Kate Hidalgo Bellows reports for The Island Packet, a publication on Hilton Head Island, South Carolina, where she focuses on the workers behind the affluent vacation destination. It’s different than some other things she’s done. She wrote about guns, rats and one nomadic bear cub as an intern for PennLive in Harrisburg, Pennsylvania, and reported on the fight over bike lanes as a participant in The New York Times Student Journalism Institute. A 2020 graduate of the University of Virginia, she has reported on Charlottesville, Virginia, and the university for four years, first as an enterprise reporter for The Cavalier Daily, U.Va.’s student newspaper, and then as a freelancer for Charlottesville Tomorrow, where she helped cover the Covid-19 pandemic. Her reporting at The Cavalier Daily has dealt with the aftermath of the 2017 “Unite the Right” rallies, including coverage of an anniversary protest in 2018 for which she and her team won an award from the Virginia Press Association. She is a member of the National Association of Hispanic Journalists.

Aja Beckham

Aja Beckham reports for DCist, a digital publication that covers the District of Columbia and the people who live there rather than the federal government.
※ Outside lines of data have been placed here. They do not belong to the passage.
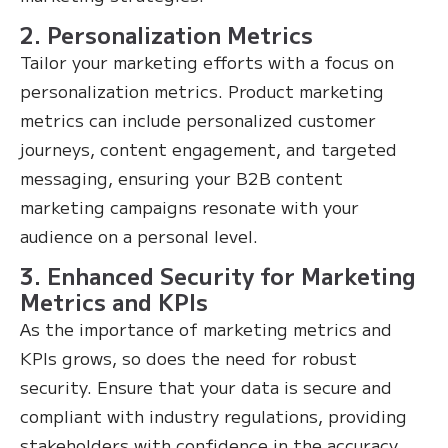
2. Personalization Metrics
Tailor your marketing efforts with a focus on
personalization metrics. Product marketing
metrics can include personalized customer
journeys, content engagement, and targeted
messaging, ensuring your B2B content
marketing campaigns resonate with your
audience on a personal level.
3. Enhanced Security for Marketing
Metrics and KPIs
As the importance of marketing metrics and
KPIs grows, so does the need for robust
security. Ensure that your data is secure and
compliant with industry regulations, providing
stakeholders with confidence in the accuracy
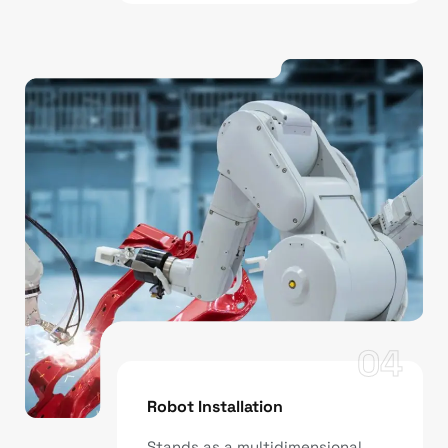
04
Robot Installation
Stands as a multidimensional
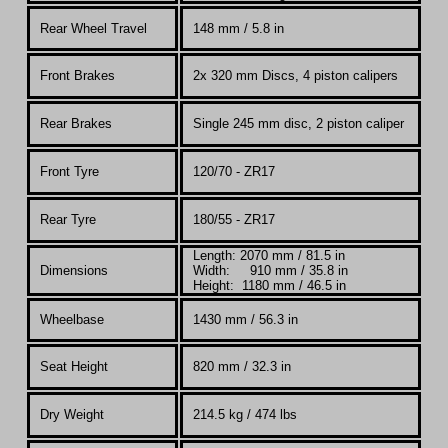
Rear Wheel Travel
148 mm / 5.8 in
Front Brakes
2x 320 mm Discs, 4 piston calipers
Rear Brakes
Single 245 mm disc, 2 piston caliper
Front Tyre
120/70 - ZR17
Rear Tyre
180/55 - ZR17
Length: 2070 mm / 81.5 in
Dimensions
Width: 910 mm / 35.8 in
Height: 1180 mm / 46.5 in
Wheelbase
1430 mm / 56.3 in
Seat Height
820 mm / 32.3 in
Dry Weight
214.5 kg / 474 lbs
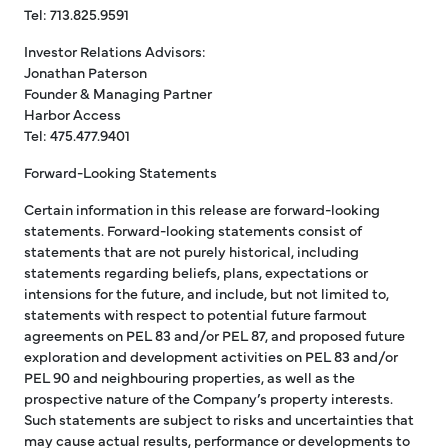
Tel: 713.825.9591
Investor Relations Advisors:
Jonathan Paterson
Founder & Managing Partner
Harbor Access
Tel: 475.477.9401
Forward-Looking Statements
Certain information in this release are forward-looking
statements. Forward-looking statements consist of
statements that are not purely historical, including
statements regarding beliefs, plans, expectations or
intensions for the future, and include, but not limited to,
statements with respect to potential future farmout
agreements on PEL 83 and/or PEL 87, and proposed future
exploration and development activities on PEL 83 and/or
PEL 90 and neighbouring properties, as well as the
prospective nature of the Company’s property interests.
Such statements are subject to risks and uncertainties that
may cause actual results, performance or developments to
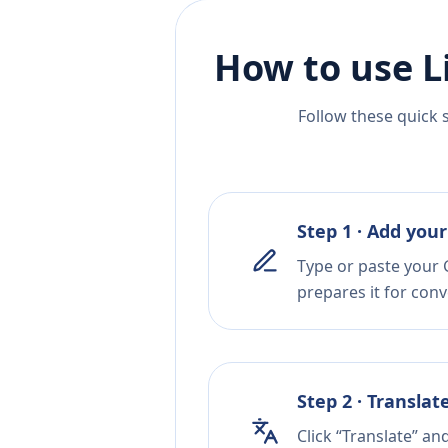
How to use L
Follow these quick 
Step 1 · Add your
Type or paste your 
prepares it for conv
Step 2 · Translat
Click “Translate” an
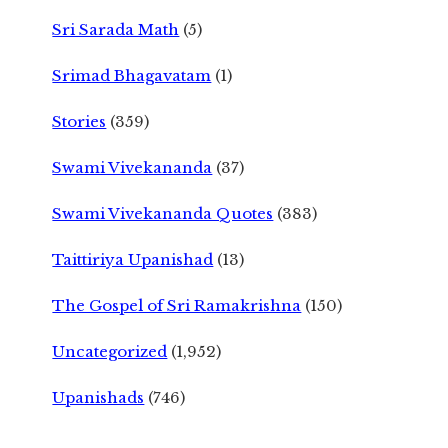
Sri Sarada Math
(5)
Srimad Bhagavatam
(1)
Stories
(359)
Swami Vivekananda
(37)
Swami Vivekananda Quotes
(383)
Taittiriya Upanishad
(13)
The Gospel of Sri Ramakrishna
(150)
Uncategorized
(1,952)
Upanishads
(746)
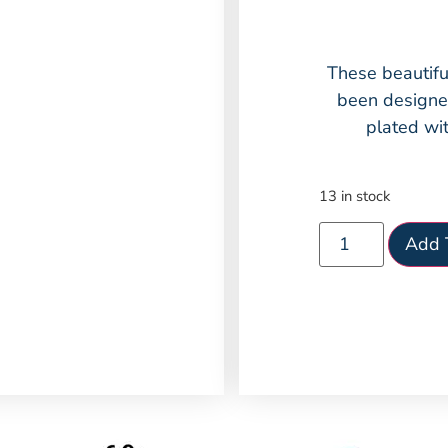
These beautifu
been designed
plated wit
13 in stock
Add 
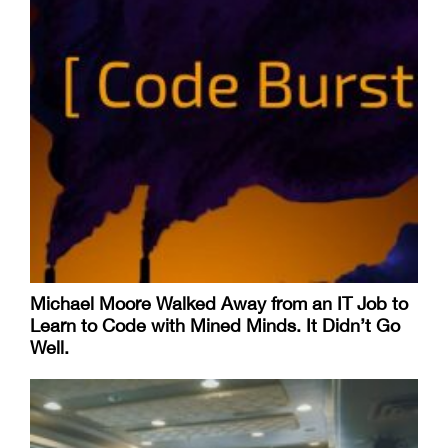
Michael Moore Walked Away from an IT Job to
Learn to Code with Mined Minds. It Didn’t Go
Well.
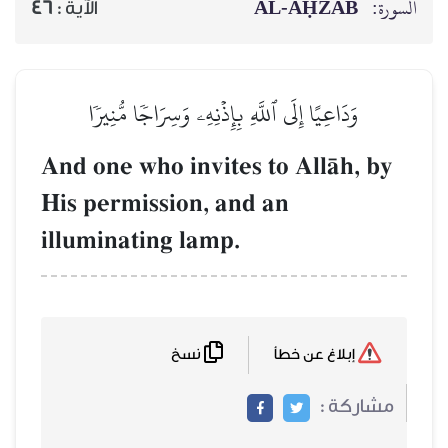
AL‑AḤZĀB
السورة:
46
الآية :
وَدَاعِيًا إِلَى ٱللَّهِ بِإِذۡنِهِۦ وَسِرَاجٗا مُّنِيرٗا
And one who invites to AllŒh, by
His permission, and an
illuminating lamp.
نسخ
إبلاغ عن خطأ
مشاركة :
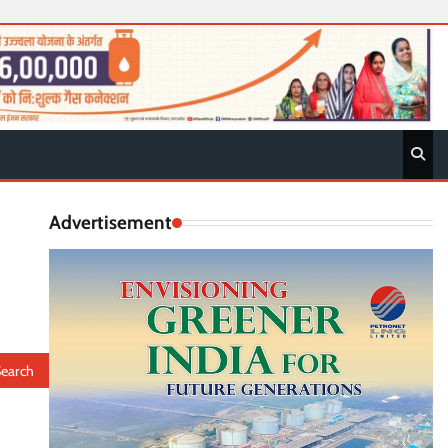
Advertisement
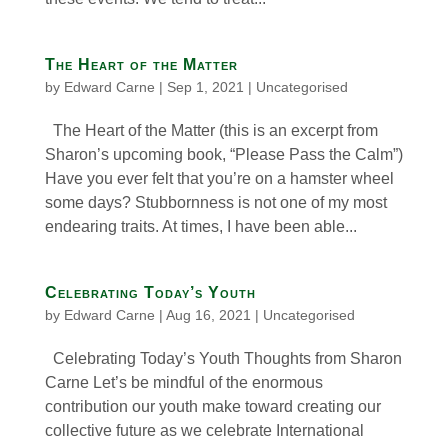
The Heart of the Matter
by
Edward Carne
|
Sep 1, 2021
|
Uncategorised
The Heart of the Matter (this is an excerpt from
Sharon’s upcoming book, “Please Pass the Calm”)
Have you ever felt that you’re on a hamster wheel
some days? Stubbornness is not one of my most
endearing traits. At times, I have been able...
Celebrating Today’s Youth
by
Edward Carne
|
Aug 16, 2021
|
Uncategorised
Celebrating Today’s Youth Thoughts from Sharon
Carne Let’s be mindful of the enormous
contribution our youth make toward creating our
collective future as we celebrate International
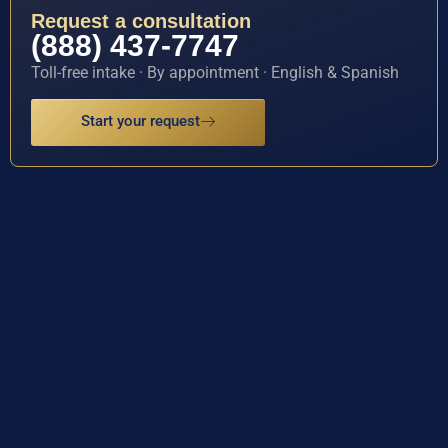
Request a consultation
(888) 437-7747
Toll-free intake · By appointment · English & Spanish
Start your request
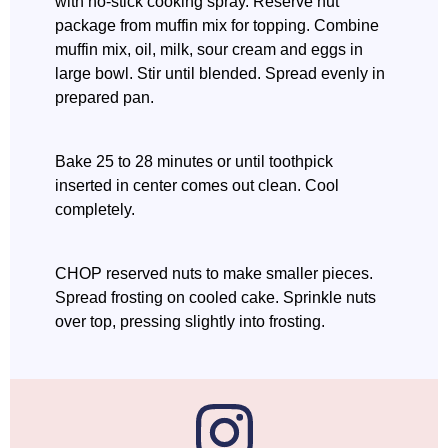
with no-stick cooking spray. Reserve nut
package from muffin mix for topping. Combine
muffin mix, oil, milk, sour cream and eggs in
large bowl. Stir until blended. Spread evenly in
prepared pan.
Bake 25 to 28 minutes or until toothpick
inserted in center comes out clean. Cool
completely.
CHOP reserved nuts to make smaller pieces.
Spread frosting on cooled cake. Sprinkle nuts
over top, pressing slightly into frosting.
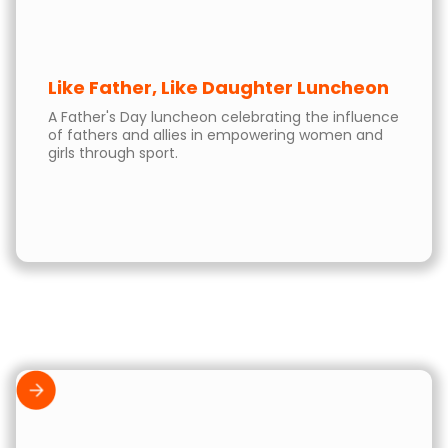
Like Father, Like Daughter Luncheon
A Father's Day luncheon celebrating the influence
of fathers and allies in empowering women and
girls through sport.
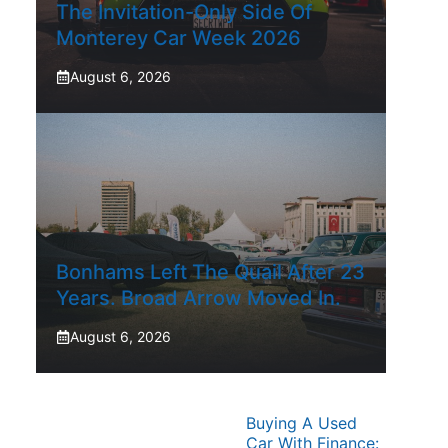
The Invitation-Only Side Of
Monterey Car Week 2026
August 6, 2026
Bonhams Left The Quail After 23
Years. Broad Arrow Moved In.
August 6, 2026
Buying A Used
Car With Finance:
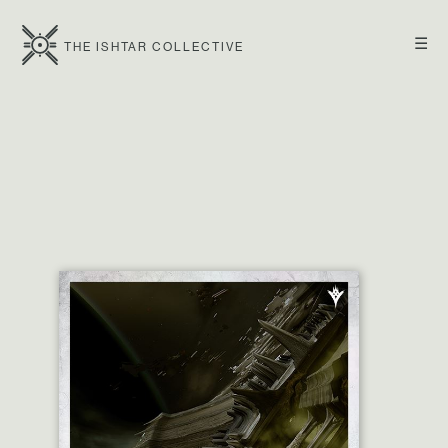
☰
THE ISHTAR COLLECTIVE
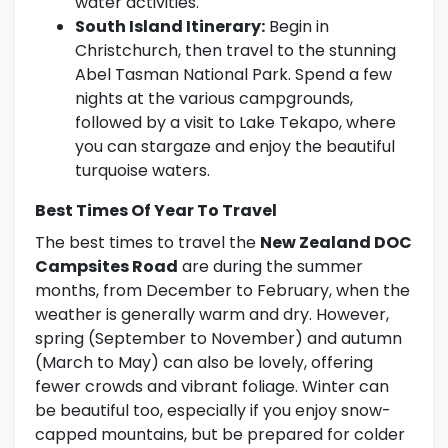
water activities.
South Island Itinerary:
Begin in
Christchurch, then travel to the stunning
Abel Tasman National Park. Spend a few
nights at the various campgrounds,
followed by a visit to Lake Tekapo, where
you can stargaze and enjoy the beautiful
turquoise waters.
Best Times Of Year To Travel
The best times to travel the
New Zealand DOC
Campsites Road
are during the summer
months, from December to February, when the
weather is generally warm and dry. However,
spring (September to November) and autumn
(March to May) can also be lovely, offering
fewer crowds and vibrant foliage. Winter can
be beautiful too, especially if you enjoy snow-
capped mountains, but be prepared for colder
She covers minority communities east of the Anacostia River. A graduate of the University of Illinois Champaign-Urbana with a degree in social work, Beckham has been a journalist in Chicago for the last three years as the Economic Justice Reporter for Free Spirit Media, which provides teens and young adults in communities of color with hands-on media production experience. She has also been an Early Career Journalist with City Bureau, a non-profit civic media platform on Chicago’s South Side. She was also an assistant to the CEO of the National Urban League. She was chosen for a State Department exchange student program in Indonesia and has also studied in China and Thailand.